I do know that, like all the rest of us — all other thinking citizens, not just those of us in the West – Putin has been pondering the outcomes of a series of epic natural experiments performed over the last hundred years. The attempt to radically transform human nature under communism failed. Markets work, and the combination of international trade and technical change make most people richer, though inevitably some are made worse off. During the ’80s, US and NATO spending contributed to the Soviet collapse. China after 1978 retained its apparatus of political control and boomed; Russia after 1989 abandoned its apparatus of control and fared much less well.
Finally, as columnist Michael Powell reminded us yesterday in The New York Times, Putin knows that the US had a considerable Olympic doping scandal of its own during its strenuous contest for supremacy with the Soviet Union, especially after the 1984 Los Angeles Olympics amid Ronald Reagan’s “Morning in America” re-election campaign. Under a headline that began, “Lest We Forget …,” Powell wrote:
For much of the 1980s and 1990s, the United States had a pervasive doping problem in Olympic Sports that was enable by the USOC. Test results disappeared, doped-up athletes ran and jumped and swam their way to medals, and complicit coaches prospered. Our Olympic leaders and corporate sponsors and many of us in the news media placed hands over eyes and blocked ears at talk of American doping.
- So the doping scandal probably doesn’t tell us very much about Putin’s larger designs and ambition. It may gain him something domestically; internationally, IT probably doesn’t cost him very much. The Western press doesn’t like him very much, anyway. See David Remnick, Trump and Putin: A Love Story, if you doubt it. Remnick is a distinguished journalist, author of Lenin’s Tomb: The Last Days of the Soviet Empire (Random House 1993) and Resurrection: The Struggle for a New Russia (Random House 1997). Since 1998, he has edited The New Yorker. But, having been a correspondent in Moscow for four years, he is also a charter member of what I have called “the Generation of ’91” – idealists in government and policy circles caught up in the fervent hope that Russia would become more like the US. It already has. It may become yet more so.

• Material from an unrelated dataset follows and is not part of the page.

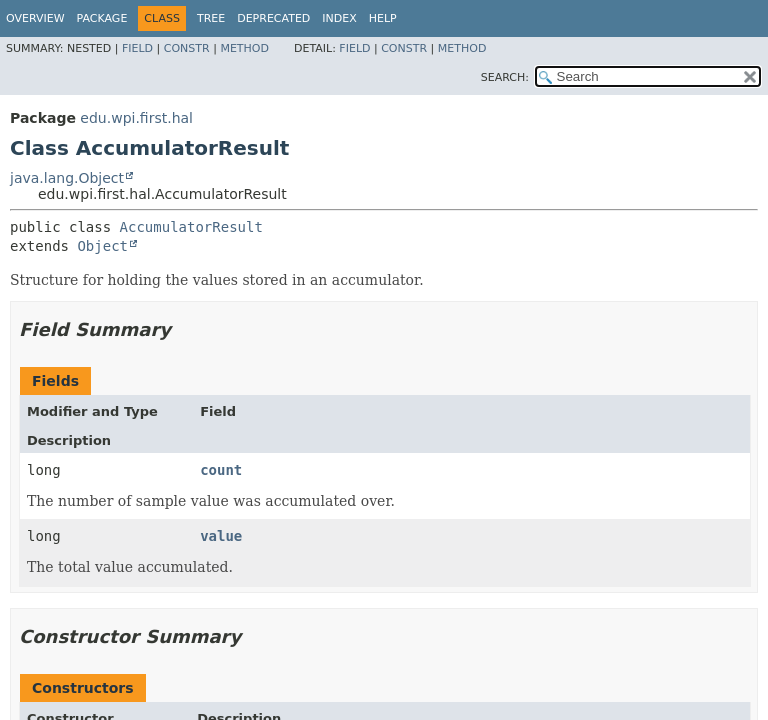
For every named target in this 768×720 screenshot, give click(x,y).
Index (339, 18)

Perhaps that is the moral of the doping scandal. Both nations cheated in hopes whipping up patriotism, in the throes of risky attempts to improve their positions. In the US, the government never was directly involved, and no one was killed, though guilty officials were promoted to senior positions. In Russia not everyone wasi nvolved: 271 athletes were cleared to compete, 118 fewer than had been entered. Unattractive as the Russian approach may have been over the decades to American values, in general the Russians have increasingly, slowly, come to play by shared rules.